WORK ITEM: Repeat each entry exactly.

MATERIAL SUPPLIED:
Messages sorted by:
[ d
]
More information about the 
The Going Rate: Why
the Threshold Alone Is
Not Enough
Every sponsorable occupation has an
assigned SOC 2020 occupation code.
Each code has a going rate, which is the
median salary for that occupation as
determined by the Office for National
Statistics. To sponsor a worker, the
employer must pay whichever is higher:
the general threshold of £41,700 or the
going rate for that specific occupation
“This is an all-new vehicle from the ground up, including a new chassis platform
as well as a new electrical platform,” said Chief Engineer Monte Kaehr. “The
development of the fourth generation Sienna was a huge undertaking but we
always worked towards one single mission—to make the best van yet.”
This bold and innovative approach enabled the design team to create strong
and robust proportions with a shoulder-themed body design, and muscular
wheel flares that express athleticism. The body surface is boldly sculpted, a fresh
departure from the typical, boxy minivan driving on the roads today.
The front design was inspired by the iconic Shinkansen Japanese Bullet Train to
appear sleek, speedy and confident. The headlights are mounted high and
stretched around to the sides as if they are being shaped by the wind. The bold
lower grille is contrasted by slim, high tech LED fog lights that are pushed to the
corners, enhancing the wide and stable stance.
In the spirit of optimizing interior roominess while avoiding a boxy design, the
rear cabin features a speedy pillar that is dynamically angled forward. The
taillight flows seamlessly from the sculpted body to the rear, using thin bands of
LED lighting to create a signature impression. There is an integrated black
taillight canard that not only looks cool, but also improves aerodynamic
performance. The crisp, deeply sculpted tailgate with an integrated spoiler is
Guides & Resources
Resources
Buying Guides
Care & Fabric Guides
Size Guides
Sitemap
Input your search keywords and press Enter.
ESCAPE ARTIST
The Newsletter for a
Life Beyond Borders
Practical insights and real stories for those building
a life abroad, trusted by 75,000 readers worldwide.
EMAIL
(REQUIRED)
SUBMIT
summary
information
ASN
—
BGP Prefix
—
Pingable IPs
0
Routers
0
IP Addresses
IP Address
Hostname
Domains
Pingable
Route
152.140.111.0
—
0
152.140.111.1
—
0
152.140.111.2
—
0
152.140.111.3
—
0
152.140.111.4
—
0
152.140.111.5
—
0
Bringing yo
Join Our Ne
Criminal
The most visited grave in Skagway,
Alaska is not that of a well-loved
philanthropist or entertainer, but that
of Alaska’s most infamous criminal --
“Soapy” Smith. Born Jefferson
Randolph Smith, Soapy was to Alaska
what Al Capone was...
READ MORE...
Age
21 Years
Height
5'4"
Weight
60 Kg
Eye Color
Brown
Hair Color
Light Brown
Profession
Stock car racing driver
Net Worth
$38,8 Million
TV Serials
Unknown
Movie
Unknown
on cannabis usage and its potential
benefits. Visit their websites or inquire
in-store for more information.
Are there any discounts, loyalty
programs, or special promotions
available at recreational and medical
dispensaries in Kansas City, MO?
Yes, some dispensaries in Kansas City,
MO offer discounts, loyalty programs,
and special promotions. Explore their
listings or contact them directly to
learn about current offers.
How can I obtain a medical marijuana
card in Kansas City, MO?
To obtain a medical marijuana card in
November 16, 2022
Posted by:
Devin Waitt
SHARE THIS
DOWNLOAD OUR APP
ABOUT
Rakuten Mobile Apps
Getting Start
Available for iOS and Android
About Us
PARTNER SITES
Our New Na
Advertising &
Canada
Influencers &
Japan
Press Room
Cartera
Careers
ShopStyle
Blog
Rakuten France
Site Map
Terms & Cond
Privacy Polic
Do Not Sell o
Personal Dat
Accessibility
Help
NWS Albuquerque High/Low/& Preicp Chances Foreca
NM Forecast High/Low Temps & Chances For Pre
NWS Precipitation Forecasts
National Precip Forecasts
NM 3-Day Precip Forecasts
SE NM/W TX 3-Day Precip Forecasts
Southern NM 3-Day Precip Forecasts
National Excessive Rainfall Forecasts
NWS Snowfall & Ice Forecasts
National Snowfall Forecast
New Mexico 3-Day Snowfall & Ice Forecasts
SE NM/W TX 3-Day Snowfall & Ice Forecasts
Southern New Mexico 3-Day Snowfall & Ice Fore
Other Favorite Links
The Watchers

ANSWER SPACE:
Messages sorted by:
[ d
]
More information about the 
The Going Rate: Why
the Threshold Alone Is
Not Enough
Every sponsorable occupation has an
assigned SOC 2020 occupation code.
Each code has a going rate, which is the
median salary for that occupation as
determined by the Office for National
Statistics. To sponsor a worker, the
employer must pay whichever is higher:
the general threshold of £41,700 or the
going rate for that specific occupation
“This is an all-new vehicle from the ground up, including a new chassis platform
as well as a new electrical platform,” said Chief Engineer Monte Kaehr. “The
development of the fourth generation Sienna was a huge undertaking but we
always worked towards one single mission—to make the best van yet.”
This bold and innovative approach enabled the design team to create strong
and robust proportions with a shoulder-themed body design, and muscular
wheel flares that express athleticism. The body surface is boldly sculpted, a fresh
departure from the typical, boxy minivan driving on the roads today.
The front design was inspired by the iconic Shinkansen Japanese Bullet Train to
appear sleek, speedy and confident. The headlights are mounted high and
stretched around to the sides as if they are being shaped by the wind. The bold
lower grille is contrasted by slim, high tech LED fog lights that are pushed to the
corners, enhancing the wide and stable stance.
In the spirit of optimizing interior roominess while avoiding a boxy design, the
rear cabin features a speedy pillar that is dynamically angled forward. The
taillight flows seamlessly from the sculpted body to the rear, using thin bands of
LED lighting to create a signature impression. There is an integrated black
taillight canard that not only looks cool, but also improves aerodynamic
performance. The crisp, deeply sculpted tailgate with an integrated spoiler is
Guides & Resources
Resources
Buying Guides
Care & Fabric Guides
Size Guides
Sitemap
Input your search keywords and press Enter.
ESCAPE ARTIST
The Newsletter for a
Life Beyond Borders
Practical insights and real stories for those building
a life abroad, trusted by 75,000 readers worldwide.
EMAIL
(REQUIRED)
SUBMIT
summary
information
ASN
—
BGP Prefix
—
Pingable IPs
0
Routers
0
IP Addresses
IP Address
Hostname
Domains
Pingable
Route
152.140.111.0
—
0
152.140.111.1
—
0
152.140.111.2
—
0
152.140.111.3
—
0
152.140.111.4
—
0
152.140.111.5
—
0
Bringing yo
Join Our Ne
Criminal
The most visited grave in Skagway,
Alaska is not that of a well-loved
philanthropist or entertainer, but that
of Alaska’s most infamous criminal --
“Soapy” Smith. Born Jefferson
Randolph Smith, Soapy was to Alaska
what Al Capone was...
READ MORE...
Age
21 Years
Height
5'4"
Weight
60 Kg
Eye Color
Brown
Hair Color
Light Brown
Profession
Stock car racing driver
Net Worth
$38,8 Million
TV Serials
Unknown
Movie
Unknown
on cannabis usage and its potential
benefits. Visit their websites or inquire
in-store for more information.
Are there any discounts, loyalty
programs, or special promotions
available at recreational and medical
dispensaries in Kansas City, MO?
Yes, some dispensaries in Kansas City,
MO offer discounts, loyalty programs,
and special promotions. Explore their
listings or contact them directly to
learn about current offers.
How can I obtain a medical marijuana
card in Kansas City, MO?
To obtain a medical marijuana card in
November 16, 2022
Posted by:
Devin Waitt
SHARE THIS
DOWNLOAD OUR APP
ABOUT
Rakuten Mobile Apps
Getting Start
Available for iOS and Android
About Us
PARTNER SITES
Our New Na
Advertising &
Canada
Influencers &
Japan
Press Room
Cartera
Careers
ShopStyle
Blog
Rakuten France
Site Map
Terms & Cond
Privacy Polic
Do Not Sell o
Personal Dat
Accessibility
Help
NWS Albuquerque High/Low/& Preicp Chances Foreca
NM Forecast High/Low Temps & Chances For Pre
NWS Precipitation Forecasts
National Precip Forecasts
NM 3-Day Precip Forecasts
SE NM/W TX 3-Day Precip Forecasts
Southern NM 3-Day Precip Forecasts
National Excessive Rainfall Forecasts
NWS Snowfall & Ice Forecasts
National Snowfall Forecast
New Mexico 3-Day Snowfall & Ice Forecasts
SE NM/W TX 3-Day Snowfall & Ice Forecasts
Southern New Mexico 3-Day Snowfall & Ice Fore
Other Favorite Links
The Watchers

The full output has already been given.